The Simple Things
The Herbery Growing rosemary
THIS MONTH IN OUR NEW SERIES: LIA LEENDERTZ PICKS SHOOTS FROM THIS HOME- GROWN MEDITERRANEAN HERB AND REVEALS ITS DELICIOUSNESS IN DISHES BOTH SAVOURY AND SWEET
Rosemary is a savoury and strident herb that can also work in sweet dishes. Its Latin name,
Rosmarinus, means ‘dew of the sea’, perhaps because its wild Mediterranean habitat is often on craggy sea cliffs. An alternative story for the origin of the name is that the Virgin Mary spread her blue cloak over a white flowered bush, turning all of the flowers blue, and from then on it was known as ‘the rose of Mary’. It has long been associated with weddings and woven into bridal wreaths, but is also known as a herb of remembrance.
In winter it produces blue-lilac flowers, which taste like a gentler and sweeter version of the leaf, and a smattering of these hang on into early spring: sprinkle them over ice-cream and other desserts.

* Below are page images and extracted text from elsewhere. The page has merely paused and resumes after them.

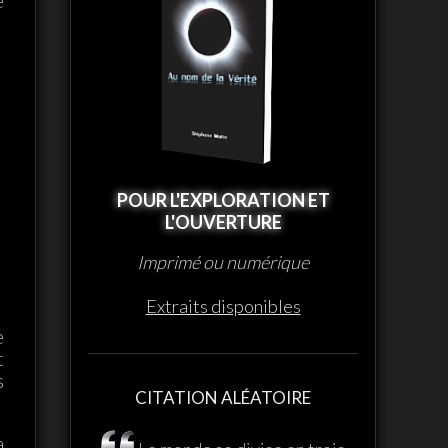
e
POUR L'EXPLORATION ET
L'OUVERTURE
Imprimé ou numérique
Extraits disponibles
e
t
s
CITATION ALÉATOIRE
a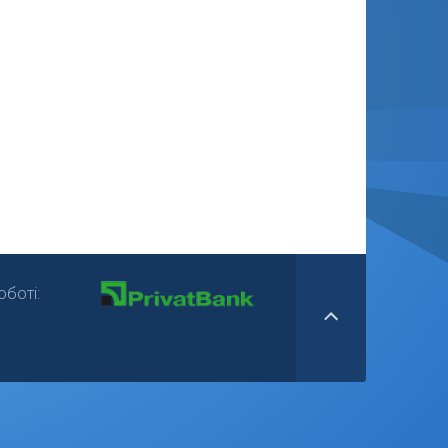
боті: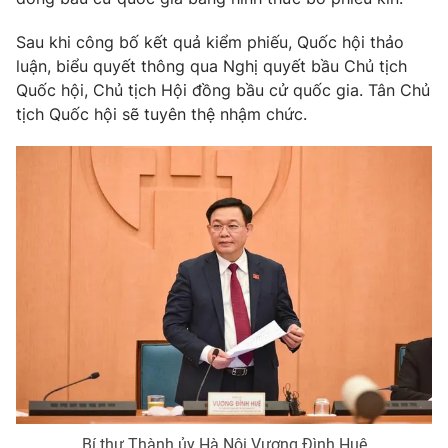
Giao lưu trực tuyến
Sản phẩm
Sau khi công bố kết quả kiểm phiếu, Quốc hội thảo
Lịch phát sóng
Thị trường
luận, biểu quyết thông qua Nghị quyết bầu Chủ tịch
Quốc hội, Chủ tịch Hội đồng bầu cử quốc gia. Tân Chủ
Tư vấn
tịch Quốc hội sẽ tuyên thệ nhậm chức.
Chuyên mục khác
Emagazine
Podcast
Photo
Infographic
Video
Shorts video
VTV Money
VTV Thể thao
VTV Sức khoẻ
Bất động sản
Bí thư Thành ủy Hà Nội Vương Đình Huệ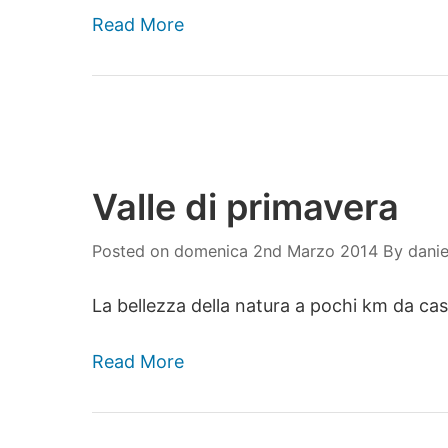
Read More
Valle di primavera
Posted on
domenica 2nd Marzo 2014
By
danie
La bellezza della natura a pochi km da cas
Read More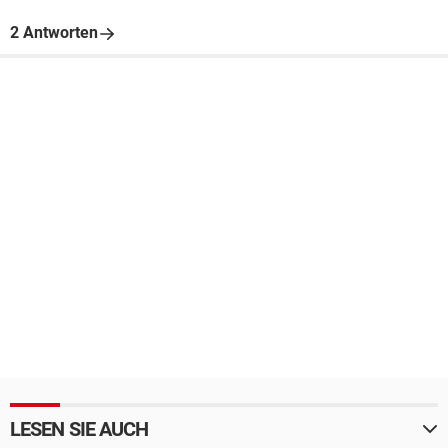
2 Antworten
LESEN SIE AUCH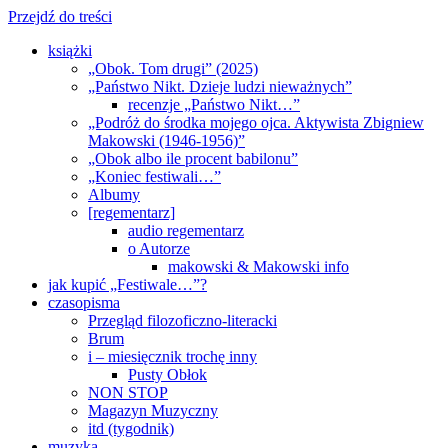
Przejdź do treści
książki
„Obok. Tom drugi” (2025)
„Państwo Nikt. Dzieje ludzi nieważnych”
recenzje „Państwo Nikt…”
„Podróż do środka mojego ojca. Aktywista Zbigniew
Makowski (1946-1956)”
„Obok albo ile procent babilonu”
„Koniec festiwali…”
Albumy
[regementarz]
audio regementarz
o Autorze
makowski & Makowski info
jak kupić „Festiwale…”?
czasopisma
Przegląd filozoficzno-literacki
Brum
i – miesięcznik trochę inny
Pusty Obłok
NON STOP
Magazyn Muzyczny
itd (tygodnik)
muzyka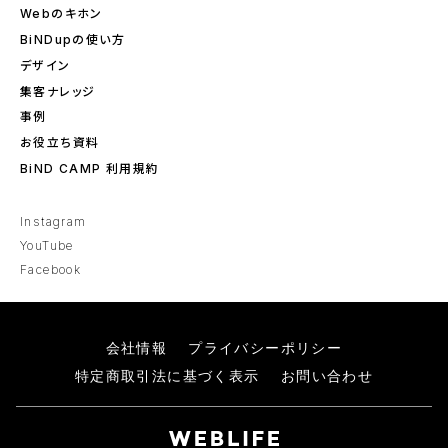
Webのキホン
BiNDupの使い方
デザイン
集客ナレッジ
事例
お役立ち資料
BiND CAMP 利用規約
Instagram
YouTube
Facebook
会社情報
プライバシーポリシー
特定商取引法に基づく表示
お問い合わせ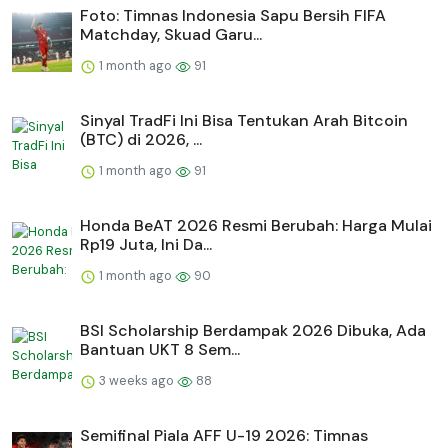
Foto: Timnas Indonesia Sapu Bersih FIFA
Matchday, Skuad Garu...
1 month ago
91
Sinyal TradFi Ini Bisa Tentukan Arah Bitcoin
(BTC) di 2026, ...
1 month ago
91
Honda BeAT 2026 Resmi Berubah: Harga Mulai
Rp19 Juta, Ini Da...
1 month ago
90
BSI Scholarship Berdampak 2026 Dibuka, Ada
Bantuan UKT 8 Sem...
3 weeks ago
88
Semifinal Piala AFF U-19 2026: Timnas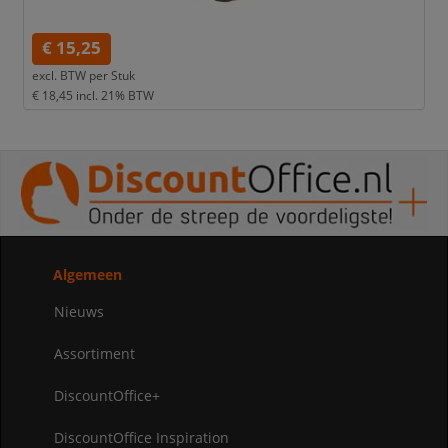
€ 15,25
excl. BTW per
Stuk
€ 18,45
incl. 21% BTW
Algemeen
Nieuws
Assortiment
DiscountOffice+
DiscountOffice Inspiration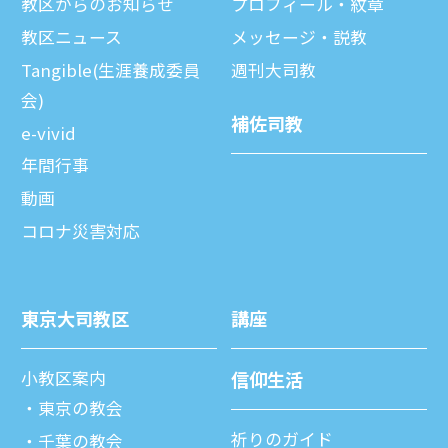
教区からのお知らせ
プロフィール・紋章
教区ニュース
メッセージ・説教
Tangible(生涯養成委員
週刊⼤司教
会)
補佐司教
e-vivid
年間⾏事
動画
コロナ災害対応
東京⼤司教区
講座
⼩教区案内
信仰⽣活
東京の教会
祈りのガイド
千葉の教会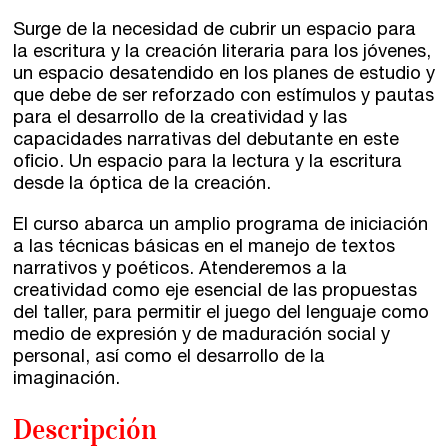
Madrid
Presenciales en Madrid
Surge de la necesidad de cubrir un espacio para
Barcelona
En directo a través de Zoom
Talleres presenciales ≻
la escritura y la creación literaria para los jóvenes,
un espacio desatendido en los planes de estudio y
Talleres por videoconferencia
que debe de ser reforzado con estímulos y pautas
Sevilla
para el desarrollo de la creatividad y las
Talleres online
capacidades narrativas del debutante en este
Valencia
oficio. Un espacio para la lectura y la escritura
Intensivos de verano ≻
desde la óptica de la creación.
Alicante
Recreativa 26
El curso abarca un amplio programa de iniciación
El taller de escritura creativa
a las técnicas básicas en el manejo de textos
Murcia
narrativos y poéticos. Atenderemos a la
creatividad como eje esencial de las propuestas
Málaga
Cursos
del taller, para permitir el juego del lenguaje como
medio de expresión y de maduración social y
Bilbao
personal, así como el desarrollo de la
Curso integral de narrativa
imaginación.
Máster de creación poética
Vitoria
Descripción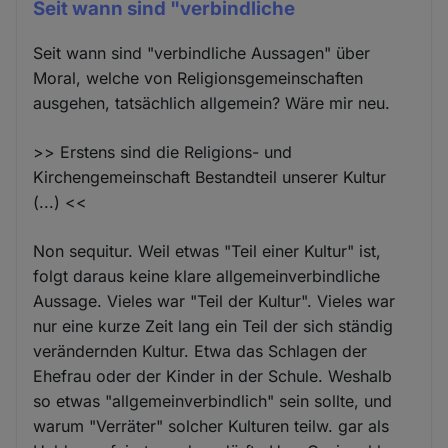
Seit wann sind "verbindliche
Seit wann sind "verbindliche Aussagen" über
Moral, welche von Religionsgemeinschaften
ausgehen, tatsächlich allgemein? Wäre mir neu.
>> Erstens sind die Religions- und
Kirchengemeinschaft Bestandteil unserer Kultur
(...) <<
Non sequitur. Weil etwas "Teil einer Kultur" ist,
folgt daraus keine klare allgemeinverbindliche
Aussage. Vieles war "Teil der Kultur". Vieles war
nur eine kurze Zeit lang ein Teil der sich ständig
verändernden Kultur. Etwa das Schlagen der
Ehefrau oder der Kinder in der Schule. Weshalb
so etwas "allgemeinverbindlich" sein sollte, und
warum "Verräter" solcher Kulturen teilw. gar als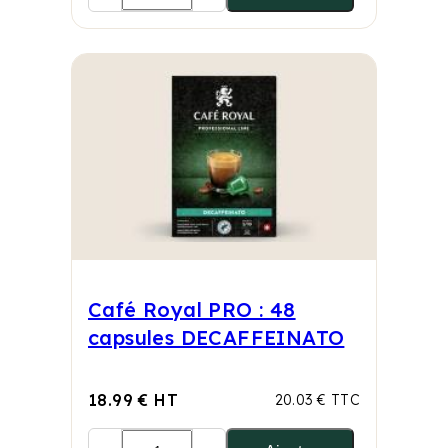
Café Royal PRO : 48
capsules DECAFFEINATO
18.99 € HT
20.03 € TTC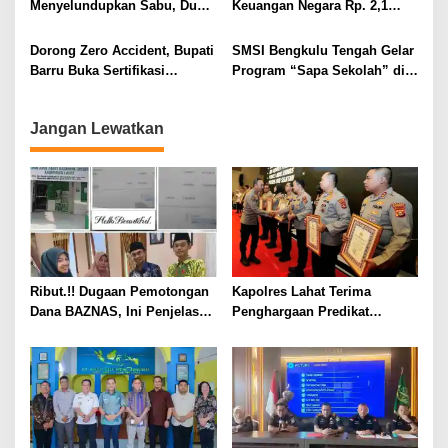
Menyelundupkan Sabu, Dua
Keuangan Negara Rp. 2,1
Pelaku Berhasil Ditangkap
Milyar Hasil Temuan BPK RI
Dorong Zero Accident, Bupati
SMSI Bengkulu Tengah Gelar
Barru Buka Sertifikasi
Program “Sapa Sekolah” di
Supervisor K3 Konstruksi
SMAN 1 Bengkulu Tengah
Jangan Lewatkan
Ribut.!! Dugaan Pemotongan
Kapolres Lahat Terima
Dana BAZNAS, Ini Penjelasan
Penghargaan Predikat
Ketua BAZNAS Lahat
Pelayanan Prima dari Polda
Sumsel Tahun 2026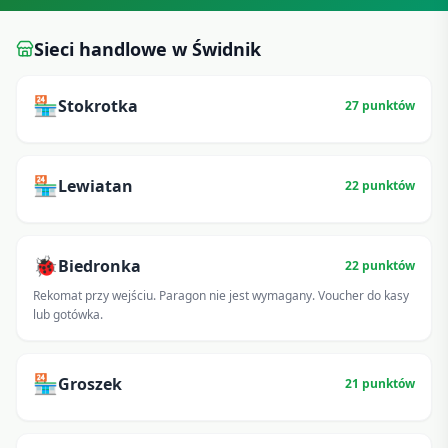
Sieci handlowe w
Świdnik
🏪
Stokrotka
27
punktów
🏪
Lewiatan
22
punktów
🐞
Biedronka
22
punktów
Rekomat przy wejściu. Paragon nie jest wymagany. Voucher do kasy
lub gotówka.
🏪
Groszek
21
punktów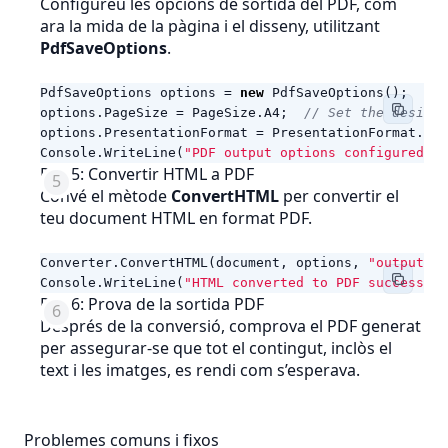
Configureu les opcions de sortida del PDF, com
ara la mida de la pàgina i el disseny, utilitzant
PdfSaveOptions
.
PdfSaveOptions
options
=
new
PdfSaveOptions
();
options
.
PageSize
=
PageSize
.
A4
;
// Set the desired
options
.
PresentationFormat
=
PresentationFormat
.
Gan
Console
.
WriteLine
(
"PDF output options configured."
)
Pas 5: Convertir HTML a PDF
Convé el mètode
ConvertHTML
per convertir el
teu document HTML en format PDF.
Converter
.
ConvertHTML
(
document
,
options
,
"output.pd
Console
.
WriteLine
(
"HTML converted to PDF successful
Pas 6: Prova de la sortida PDF
Després de la conversió, comprova el PDF generat
per assegurar-se que tot el contingut, inclòs el
text i les imatges, es rendi com s’esperava.
Problemes comuns i fixos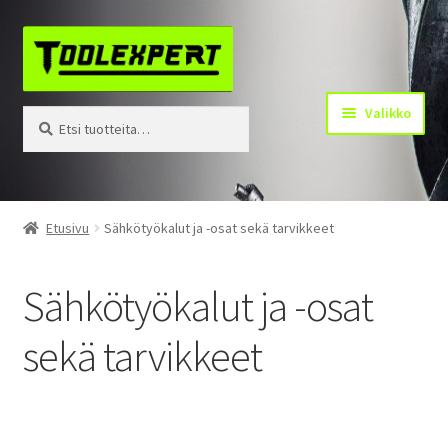
Siirry
Siirry
navigointiin
sisältöön
Valikko
Etsi:
Haku
Tuotteet
Etusivu
Sähkötyökalut ja -osat sekä tarvikkeet
Yhteystiedot
Sähkötyökalut ja -osat
Kotisivu
sekä tarvikkeet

The nice thing about rosemary is that it is so dependable. Once established, you’ll have an evergreen, shrubby bush with beautiful spires of foliage that can be picked throughout the year. If you are short on space, look for compact or trailing varieties that like being in pots, such as ‘Severn Sea’. It’s an easy plant to take cuttings from, too
It’s easy to take cuttings to make plants to give to friends. Make the cuttings a few inches long and ideally all this season’s growth (stems that are more pliable, less woody), then strip the leaves from the bottom two thirds of the cutting. Take a terracotta pot full of gritty compost and make a hole close to the edge, drop the cutting into it then firm around with compost. You can fit five cuttings into a small pot. Water, then cover the top of the pot with a clear plastic bag and secure with an elastic band. Place on a bright, but not sunny, windowsill. Remove the bag occasionally to look for signs that the cuttings have taken. It can be removed completely as soon as new growth is produced.